Твоё тело же, давно, в своих мыслимых, немыслимых и несанкционированных путешествиях побывало здесь и ему не были в новинку, диковинку, и разминку бессчетные палаты, в которых лежали, прикованные, привязанные и приколоченные за руки, за ноги и за гениталии зеки, чтобы они не могли по привычке, обыкновению и манерности заниматься перманентным онанизмом. Твое тело посещало, присутствовало и наблюдало, как в комнатах предродовой подготовки, страховки и шифровки пузатых арестантов мажут зеленкой, йодом и фосфором. Оно надзирало, озирало и разглядывало, как в операционных беспокойствах, волнениях и тревогах острожникам распарывают, рассекают и вскрывают их набухшие, напрягшиеся и вспучившиеся животы. Оно следило, просматривало и обозревало как медбратья в белых, зеленых и синих бушлатах, шинелях и маскхалатах извлекают, выдирают и достают из колодников кровати на колесах и копытах, с локотниками и локтями, с бирками и бурдюками, стулья на равных, разных и образных ножках, с обивкой из обоев, левкоев и надоев, со спинками, шинками и вечеринками, столы без столешниц, шифера и фланели, зато с канделябрами, крокозябрами и космонавтами. Оно бывало на складах, судах и пересудах, где решались, создавались и раздавались рожденные предметы, прецеденты и газеты. Оно, случалось, оказывалось и подвизалось и там, где хранились, забрасывались и гнили удивительные, несуразные и не нашедшие применения, хозяина и владельца предметы, абстракции и развлечения. Ему были доступны, известны и ведомы и те казематы, где зеки рождали вампиров с молочными, сахарными и ванильными зубами, дриад с аллергией на пыльцу, траву и листья, эльфов с косоглазием, рахитом и слабоумием. Ему доводилось посещать и те места, зоны и веси, где уничтожали, препарировали и заспиртовывали совершенно бредовые, увечные и секретные существа, приспособления и разпособления, их смеси, переплетения и окрошки, которые в изобилии, в припрыжку и потоком порождали забеременевшие заключенные.

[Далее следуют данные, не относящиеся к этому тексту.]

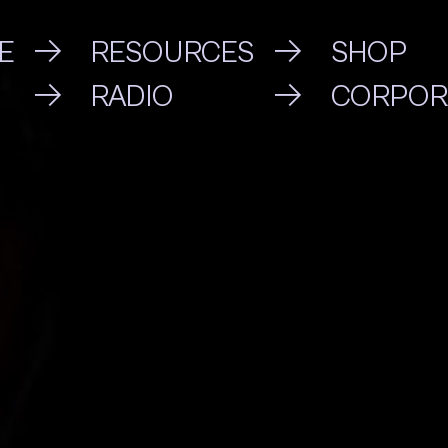
E
RESOURCES
SHOP
RADIO
CORPOR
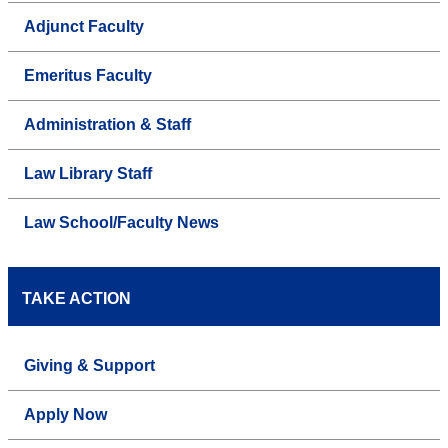
Adjunct Faculty
Emeritus Faculty
Administration & Staff
Law Library Staff
Law School/Faculty News
TAKE ACTION
Giving & Support
Apply Now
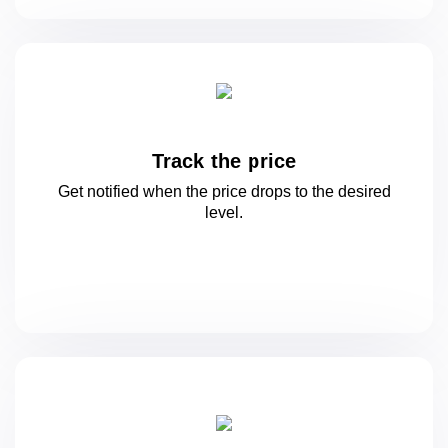
Track the price
Get notified when the price drops to
the desired
level.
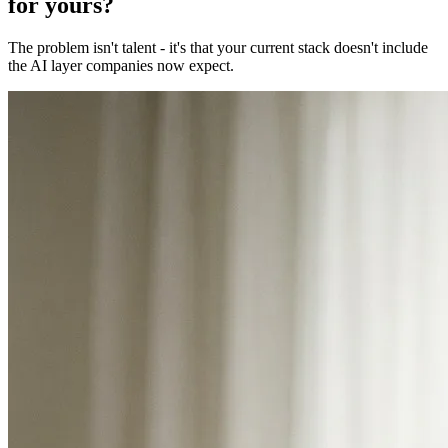
for yours?
The problem isn't talent - it's that your current stack doesn't include
the AI layer companies now expect.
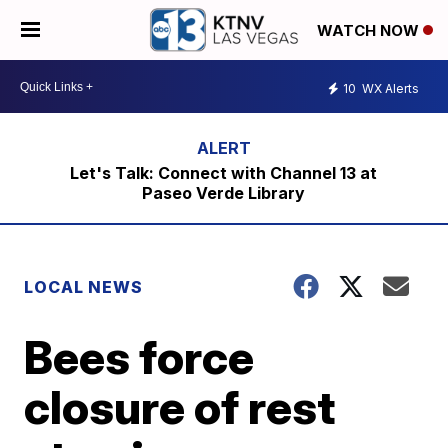
WATCH NOW
10
WX Alerts
Let's Talk: Connect with Channel 13 at
Paseo Verde Library
LOCAL NEWS
Bees force
closure of rest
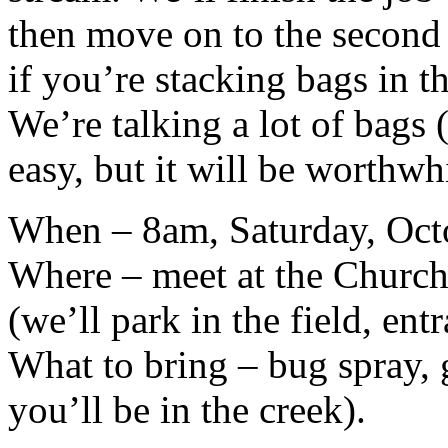
then move on to the second 
if you’re stacking bags in t
We’re talking a lot of bags (
easy, but it will be worthwh
When – 8am, Saturday, Oct
Where – meet at the Church
(we’ll park in the field, ent
What to bring – bug spray, 
you’ll be in the creek).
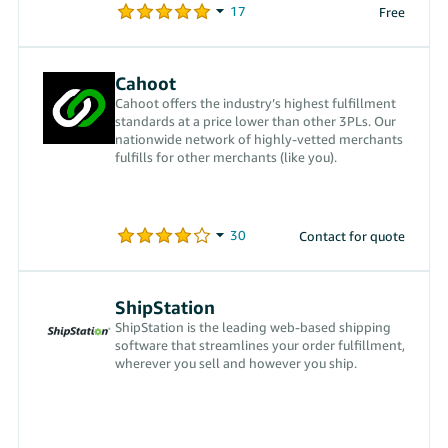
Free
Cahoot
Cahoot offers the industry’s highest fulfillment
standards at a price lower than other 3PLs. Our
nationwide network of highly-vetted merchants
fulfills for other merchants (like you).
Contact for quote
ShipStation
ShipStation is the leading web-based shipping
software that streamlines your order fulfillment,
wherever you sell and however you ship.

– Все мы отчасти водоросли, отчасти лошади, отчасти мошки. Ты, безусловнейший мой Содом Капустин, глух как треска и поэтому я буду тебе врать, как на духу.

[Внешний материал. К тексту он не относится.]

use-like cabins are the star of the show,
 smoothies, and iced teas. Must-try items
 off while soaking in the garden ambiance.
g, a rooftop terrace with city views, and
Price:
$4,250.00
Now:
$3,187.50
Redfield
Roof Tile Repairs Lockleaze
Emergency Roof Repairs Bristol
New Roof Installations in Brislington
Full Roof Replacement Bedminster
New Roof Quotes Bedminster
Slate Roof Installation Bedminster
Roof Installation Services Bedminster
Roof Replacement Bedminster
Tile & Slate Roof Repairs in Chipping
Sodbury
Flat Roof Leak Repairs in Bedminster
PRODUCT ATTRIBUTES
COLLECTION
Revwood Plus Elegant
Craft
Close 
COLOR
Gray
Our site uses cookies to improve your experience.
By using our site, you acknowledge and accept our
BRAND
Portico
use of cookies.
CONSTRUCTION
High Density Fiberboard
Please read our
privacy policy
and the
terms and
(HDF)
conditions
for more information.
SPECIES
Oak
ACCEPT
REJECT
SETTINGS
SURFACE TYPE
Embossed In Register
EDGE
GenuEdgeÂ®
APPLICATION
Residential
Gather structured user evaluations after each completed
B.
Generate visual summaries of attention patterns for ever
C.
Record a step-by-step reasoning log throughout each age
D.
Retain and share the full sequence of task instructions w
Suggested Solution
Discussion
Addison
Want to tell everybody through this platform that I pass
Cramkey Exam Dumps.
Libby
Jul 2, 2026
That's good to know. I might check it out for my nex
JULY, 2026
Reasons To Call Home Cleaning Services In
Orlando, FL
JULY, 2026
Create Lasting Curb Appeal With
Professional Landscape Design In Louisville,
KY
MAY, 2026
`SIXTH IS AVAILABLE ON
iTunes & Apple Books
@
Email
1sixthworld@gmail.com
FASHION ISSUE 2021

Врач-пренатолог подступил к тебе, как ползущий по стеклу геккон делает очередной шаг, приближающий его к бьющемуся об окно мотыльку, или как непредсказуемый снег, покрывший финиковые пальмы и банановые плантации, являет собой нрав царствующей в дальних землях зимы, прикованному к логическому, проктологическому и урологическому креслу. Он распахнул цветастый макинтош в вишнях, яблоках и грушах, поглаживая, побалтывая и наматывая на штопор, шлямбур и сверло свой растроённый в центре, по краям и у головки член.
– Все мы когда-то были рождены из околоплодных вод, брошены в воду жизни и когда-нибудь мы все утонем в Стиксе. Так, промолчи же ты, наконец, мне, как мы можем относиться к тем, по чьему произволу мы попали в этот безмудрый мир, где нас едят, убивают и насилуют, не спрашивая ни позволения, ни согласия, и, даже, не глядя в глаза!?